The second part of trickle-down was to cut taxes for those at the top. Cut them when times are good, cut them when times are bad. Cut them for millionaires, cut them for billionaires. But when all those tax cuts meant there was money for schools, less money for road repairs, less money for medical research, they said it was “responsible” to cut back on those investments, and that it was responsible to try to get by with forty year-old subway cars and fifty year-old power grids. That is was responsible to saddle our kids with debt to try to get an education. So what’s been the result of that? The trickle-down experiment that began with the Reagan years has failed America’s middle class.

Sure, GDP grew. But remember how from 1935 to 1980, 90% of all people, middle class, working folks, poor people, got about 70% of all income growth that was created in our economy? Since 1980, how much did the 90% get of income growth in this economy – from 1980 to 2012, the 90% got zero. None. Nothing. All of the income growth went to the top 10%. In fact it’s worse than that. The average family not in the top 10% makes less money today than they did a generation ago. All of the new money in this economy during the trickle-down years has gone to the top. All of it.

Republican trickle-down economics has built an America that works.

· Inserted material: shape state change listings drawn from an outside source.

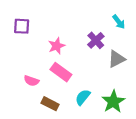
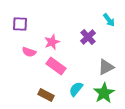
gray triangle: (117, 59) -> (106, 67), moved
pink semicircle: (31, 81) -> (29, 52), moved

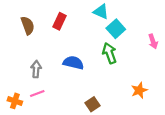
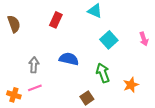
brown semicircle: (28, 26) -> (14, 24), moved
cyan square: (116, 29) -> (109, 40), moved
green arrow: (109, 53) -> (103, 73), moved

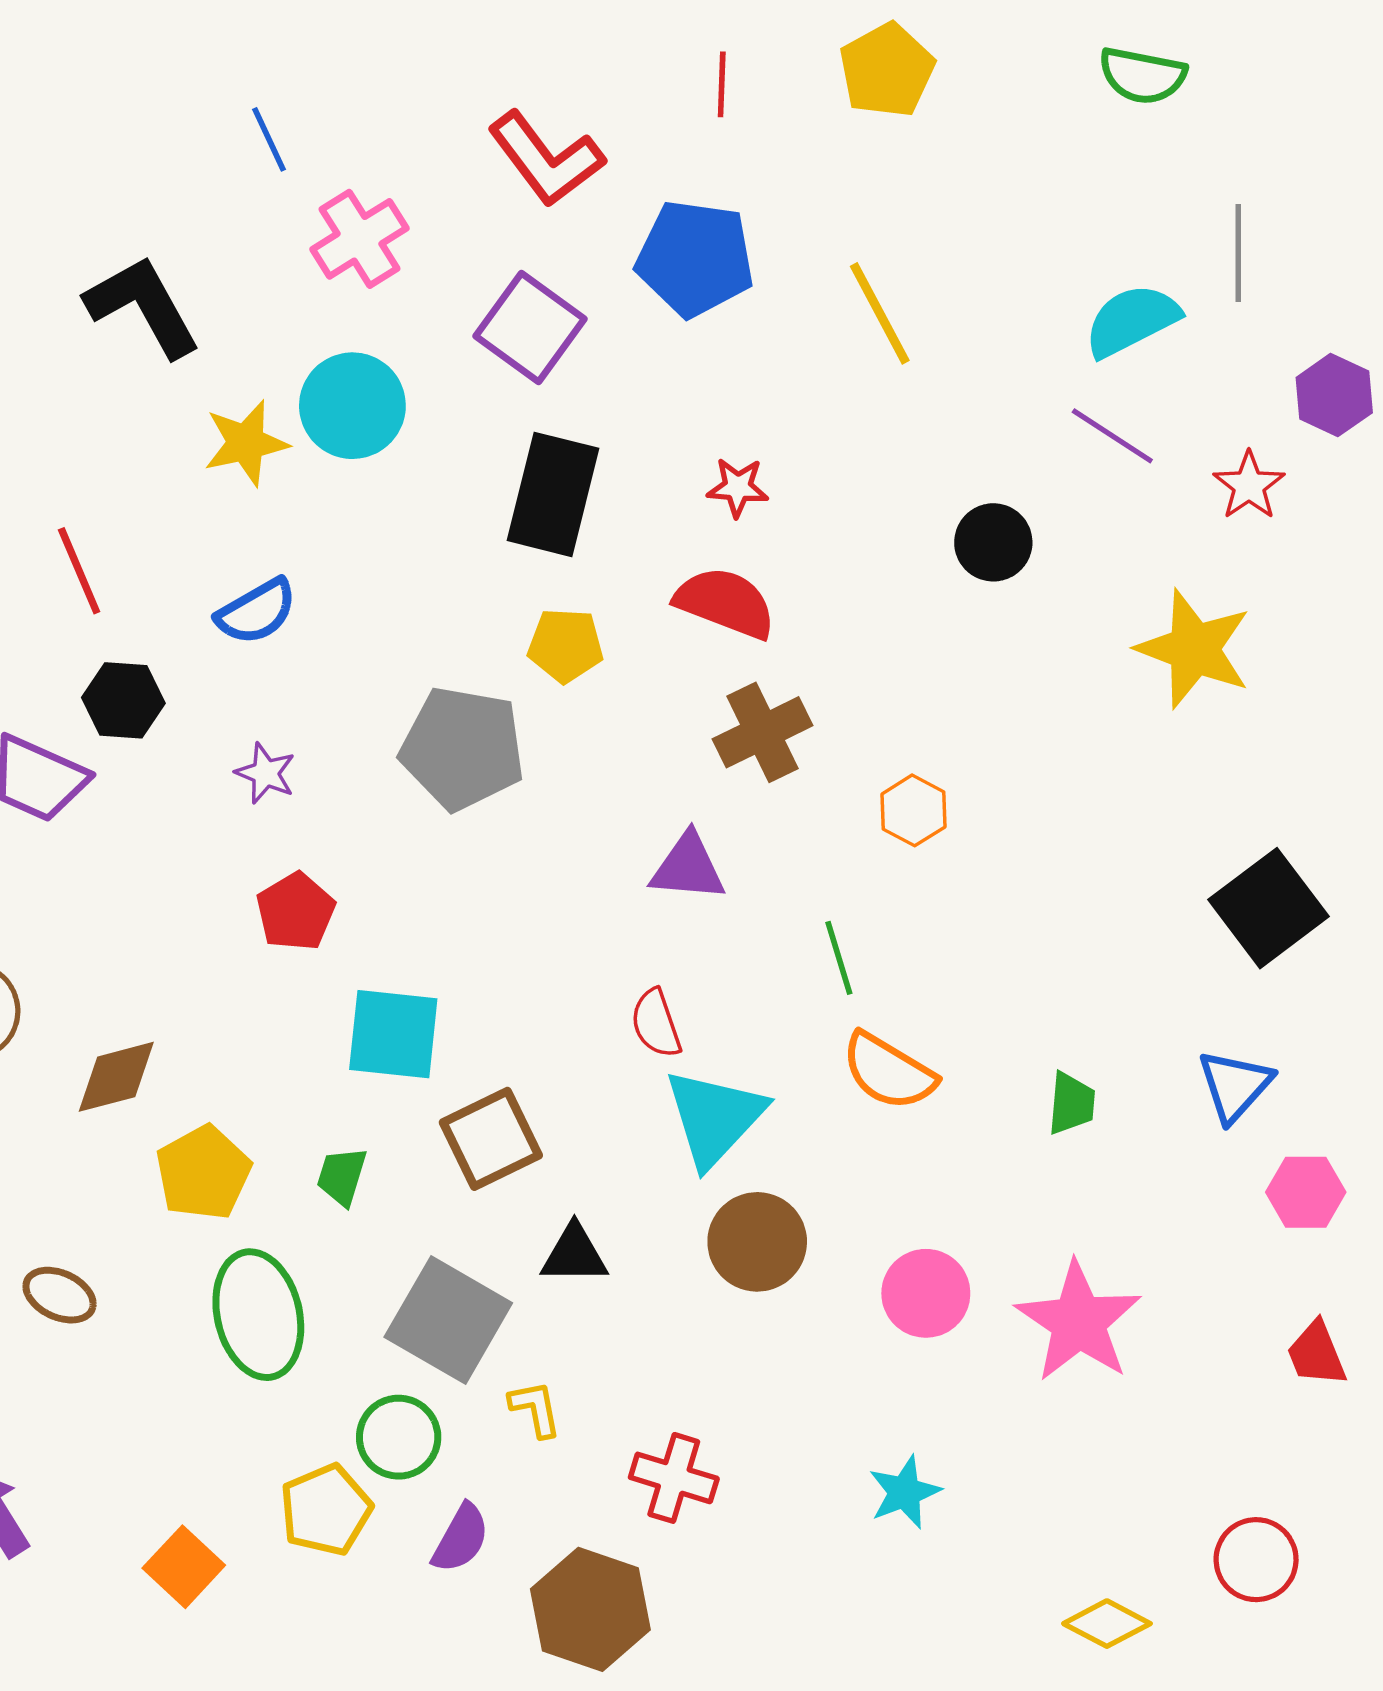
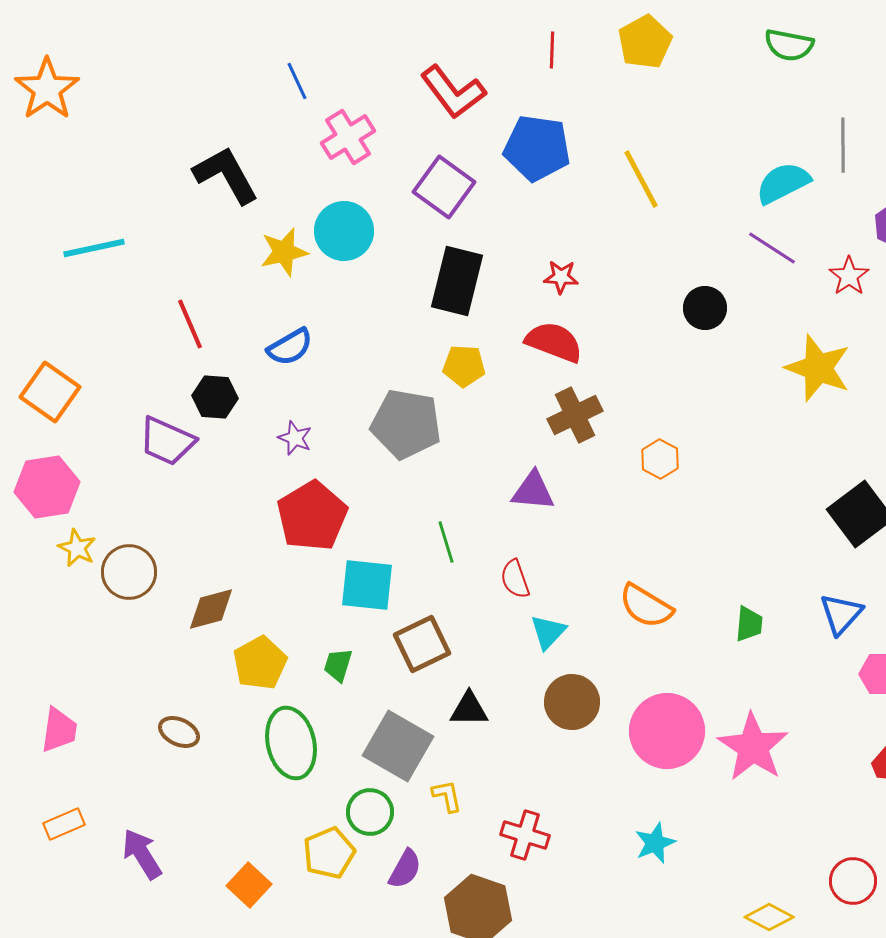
red pentagon: (296, 912) -> (312, 516), size x1.6
green line: (839, 958) -> (446, 542), moved
cyan triangle: (715, 1118) -> (548, 632), size x0.6
pink circle: (926, 1293) -> (667, 731), size x1.5

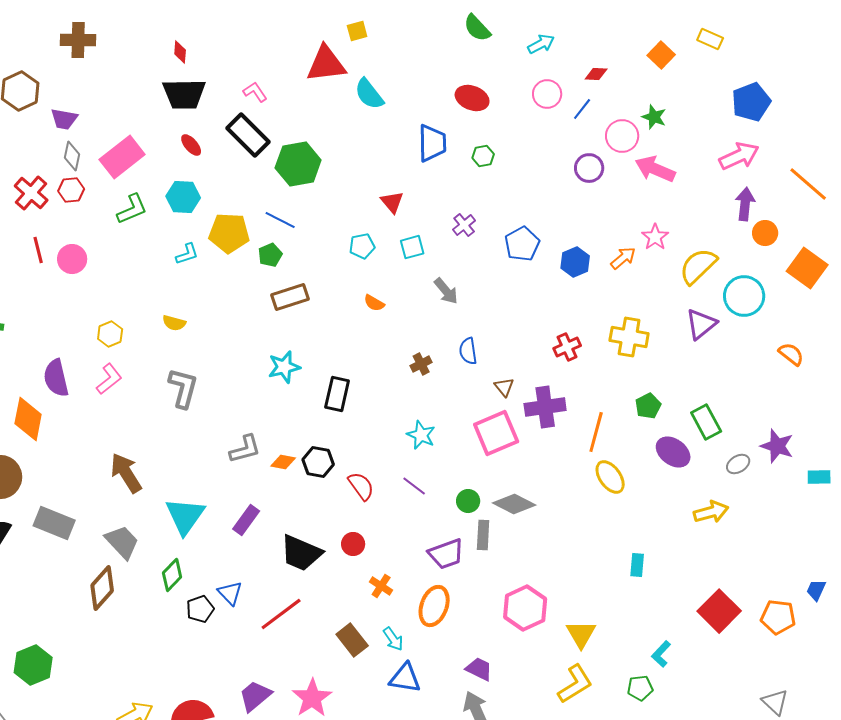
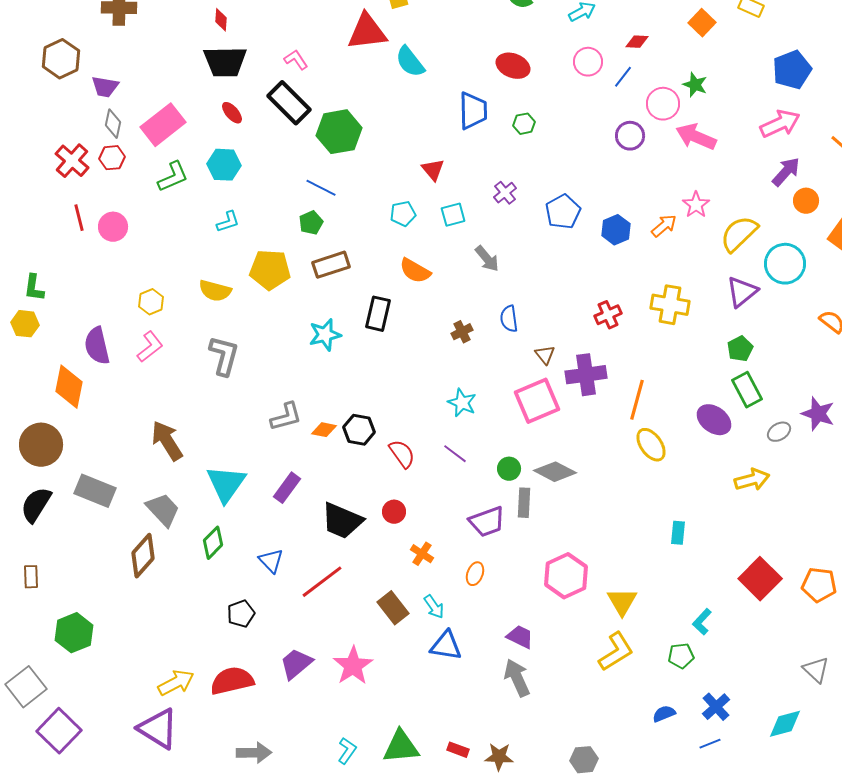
purple arrow: (745, 204) -> (786, 172), turned 36
yellow pentagon: (229, 233) -> (270, 270), moved
orange semicircle: (374, 303) -> (415, 271), size x1.5
yellow semicircle: (174, 323) -> (215, 291), size x1.4
black rectangle: (337, 394) -> (378, 314), moved
green pentagon: (648, 406) -> (740, 349), moved
orange ellipse: (434, 606) -> (475, 574), size x0.6
black pentagon: (200, 609) -> (241, 614), moved

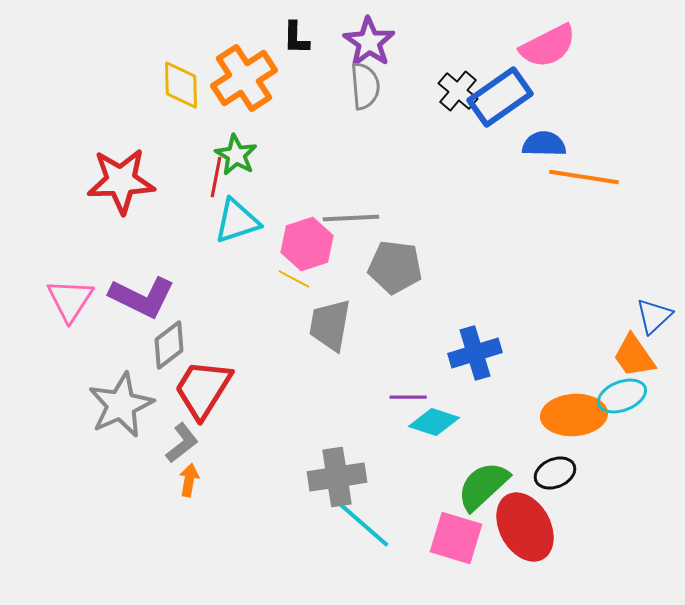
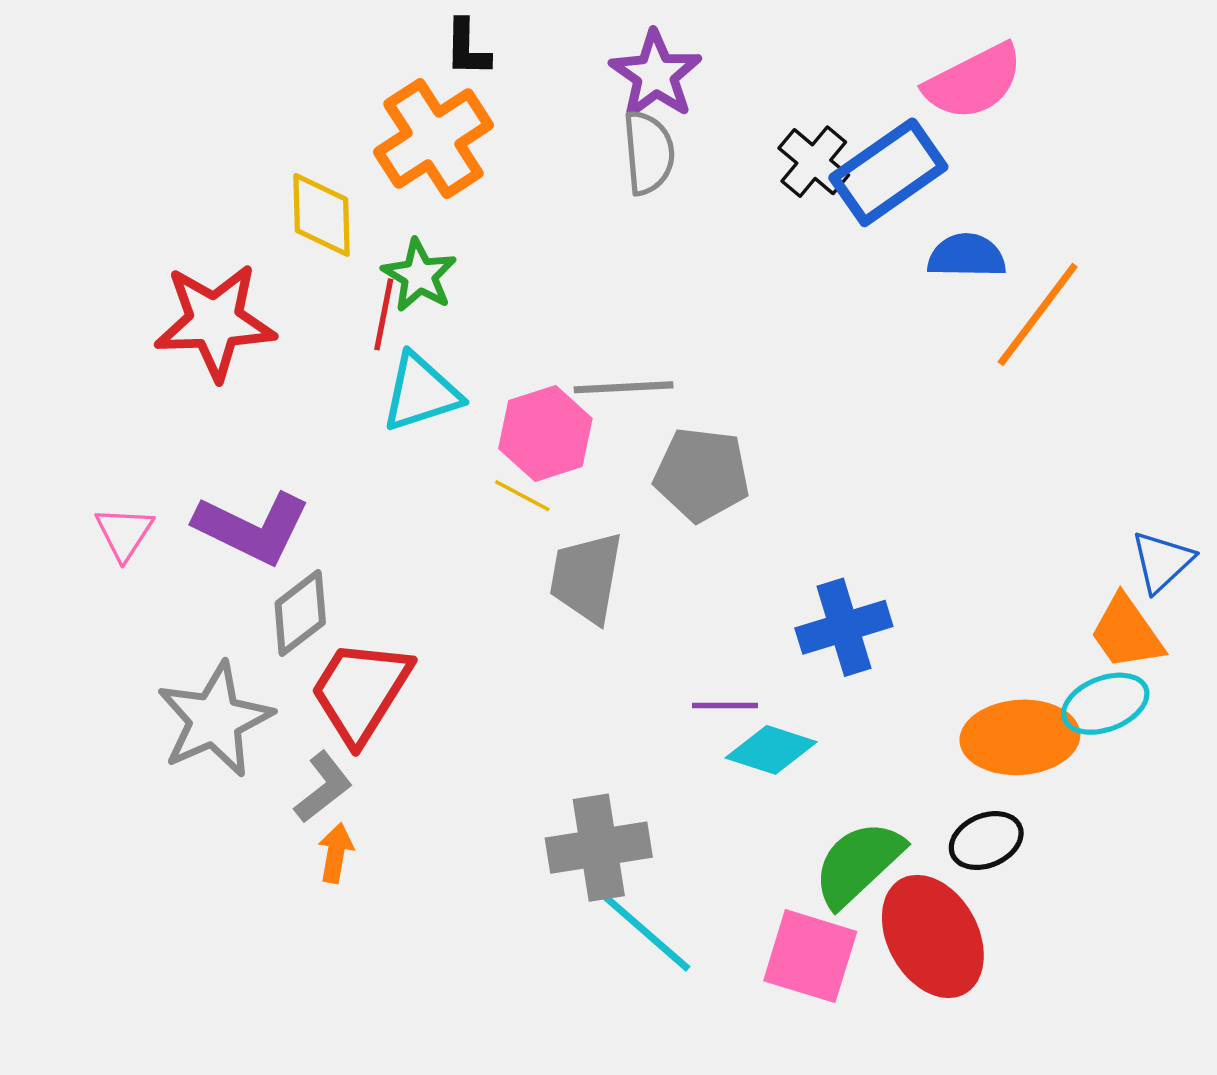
black L-shape: (296, 38) -> (467, 48), moved
yellow diamond: (181, 85) -> (321, 215), moved
orange line: (584, 177) -> (1038, 314), turned -62
pink triangle: (70, 300) -> (124, 533), size x0.7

It works for the wealthy, and the powerful, and it leaves everyone else behind. This isn’t conjecture. This isn’t politics. This is cold hard fact.

Sprung:

Never mind technology and global competition and world trends. America sold its middle-class birthright for a mess of supply-side pottage… She sees the forests; he knows the trees – and perhaps sees more overlapping, interlocking forests.

Nancy LeTourneau sees it this way:

Warren breaks down a scenario where it is easier to identify the villains and the victims. While Obama points to Republican policies as a contributor, he includes factors that don’t easily suggest who the “bad guys” are (i.e., global competition and technology).

Behind those differences are differing views of how the world works and how you go about analyzing problems. One view is focused on a linear cause/effect analysis. The other focuses on a feedback loop with systems of interconnectivity.

When it comes to something like trade agreements, this helps us understand why Senator Warren would oppose anything that appears to benefit those she has identified as the cause of the problem… corporations. They are the villains or the “bad guys” who are responsible for income inequality.

On the other hand, because President Obama has a more complex view that includes realities that cannot easily be judged as good or bad (i.e., technology and global competition), he incorporates a view of trade that seeks to interrupt feedback systems that have been detrimental…

So the real question for me is more about whose analysis leads to more effective solutions.

That’s the key question here. Do what must be done, but the most effective solution is going to hurt someone, or many. And everyone will end up being a bad guy, one way or another. That’s a locomotive that can’t be stopped.